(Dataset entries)
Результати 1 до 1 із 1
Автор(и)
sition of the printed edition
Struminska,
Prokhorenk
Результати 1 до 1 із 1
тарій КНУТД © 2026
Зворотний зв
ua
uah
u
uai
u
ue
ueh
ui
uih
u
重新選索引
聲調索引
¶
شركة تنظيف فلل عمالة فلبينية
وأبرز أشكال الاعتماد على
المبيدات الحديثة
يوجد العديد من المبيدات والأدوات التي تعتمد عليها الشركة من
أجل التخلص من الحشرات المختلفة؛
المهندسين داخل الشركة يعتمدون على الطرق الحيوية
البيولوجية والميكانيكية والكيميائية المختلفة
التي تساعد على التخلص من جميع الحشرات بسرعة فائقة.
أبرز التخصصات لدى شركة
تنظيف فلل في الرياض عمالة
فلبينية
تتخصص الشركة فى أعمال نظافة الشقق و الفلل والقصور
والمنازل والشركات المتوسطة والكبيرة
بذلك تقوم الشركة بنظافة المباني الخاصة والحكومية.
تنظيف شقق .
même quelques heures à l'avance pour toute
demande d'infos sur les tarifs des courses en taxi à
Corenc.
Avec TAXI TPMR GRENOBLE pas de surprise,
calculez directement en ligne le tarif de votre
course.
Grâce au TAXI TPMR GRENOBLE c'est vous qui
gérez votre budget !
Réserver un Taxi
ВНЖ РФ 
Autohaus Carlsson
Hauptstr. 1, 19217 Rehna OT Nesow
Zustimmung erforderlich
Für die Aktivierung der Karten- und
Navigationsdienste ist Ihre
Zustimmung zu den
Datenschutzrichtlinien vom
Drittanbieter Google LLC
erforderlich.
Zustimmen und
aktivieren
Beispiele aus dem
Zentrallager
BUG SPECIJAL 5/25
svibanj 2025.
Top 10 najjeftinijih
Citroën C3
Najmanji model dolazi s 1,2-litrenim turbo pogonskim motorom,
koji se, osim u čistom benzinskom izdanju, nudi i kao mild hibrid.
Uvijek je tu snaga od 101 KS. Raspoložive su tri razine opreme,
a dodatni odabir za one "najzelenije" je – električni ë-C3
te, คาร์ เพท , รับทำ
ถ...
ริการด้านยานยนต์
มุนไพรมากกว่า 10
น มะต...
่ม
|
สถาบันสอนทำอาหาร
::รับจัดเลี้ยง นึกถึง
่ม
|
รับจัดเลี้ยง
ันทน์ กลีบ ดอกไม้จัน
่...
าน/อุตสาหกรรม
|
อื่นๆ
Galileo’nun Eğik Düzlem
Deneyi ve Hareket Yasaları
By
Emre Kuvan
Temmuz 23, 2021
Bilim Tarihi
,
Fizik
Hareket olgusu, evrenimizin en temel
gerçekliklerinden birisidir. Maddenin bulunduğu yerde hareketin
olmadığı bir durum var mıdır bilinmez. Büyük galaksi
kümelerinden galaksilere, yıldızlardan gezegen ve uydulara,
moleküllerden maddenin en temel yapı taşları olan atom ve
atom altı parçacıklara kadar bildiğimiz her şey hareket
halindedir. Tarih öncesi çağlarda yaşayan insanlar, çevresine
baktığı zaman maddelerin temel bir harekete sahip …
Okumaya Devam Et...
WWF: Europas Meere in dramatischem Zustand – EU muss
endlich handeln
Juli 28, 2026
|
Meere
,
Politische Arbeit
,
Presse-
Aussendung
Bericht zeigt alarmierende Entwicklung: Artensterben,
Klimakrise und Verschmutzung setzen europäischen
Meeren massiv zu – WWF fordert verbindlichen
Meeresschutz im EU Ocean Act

**What to do:**
With both ends included, please retype exactly the lines from the line containing "koji se, osim" to the final line of the data.

**Exercise solution:**
koji se, osim u čistom benzinskom izdanju, nudi i kao mild hibrid.
Uvijek je tu snaga od 101 KS. Raspoložive su tri razine opreme,
a dodatni odabir za one "najzelenije" je – električni ë-C3
te, คาร์ เพท , รับทำ
ถ...
ริการด้านยานยนต์
มุนไพรมากกว่า 10
น มะต...
่ม
|
สถาบันสอนทำอาหาร
::รับจัดเลี้ยง นึกถึง
่ม
|
รับจัดเลี้ยง
ันทน์ กลีบ ดอกไม้จัน
่...
าน/อุตสาหกรรม
|
อื่นๆ
Galileo’nun Eğik Düzlem
Deneyi ve Hareket Yasaları
By
Emre Kuvan
Temmuz 23, 2021
Bilim Tarihi
,
Fizik
Hareket olgusu, evrenimizin en temel
gerçekliklerinden birisidir. Maddenin bulunduğu yerde hareketin
olmadığı bir durum var mıdır bilinmez. Büyük galaksi
kümelerinden galaksilere, yıldızlardan gezegen ve uydulara,
moleküllerden maddenin en temel yapı taşları olan atom ve
atom altı parçacıklara kadar bildiğimiz her şey hareket
halindedir. Tarih öncesi çağlarda yaşayan insanlar, çevresine
baktığı zaman maddelerin temel bir harekete sahip …
Okumaya Devam Et...
WWF: Europas Meere in dramatischem Zustand – EU muss
endlich handeln
Juli 28, 2026
|
Meere
,
Politische Arbeit
,
Presse-
Aussendung
Bericht zeigt alarmierende Entwicklung: Artensterben,
Klimakrise und Verschmutzung setzen europäischen
Meeren massiv zu – WWF fordert verbindlichen
Meeresschutz im EU Ocean Act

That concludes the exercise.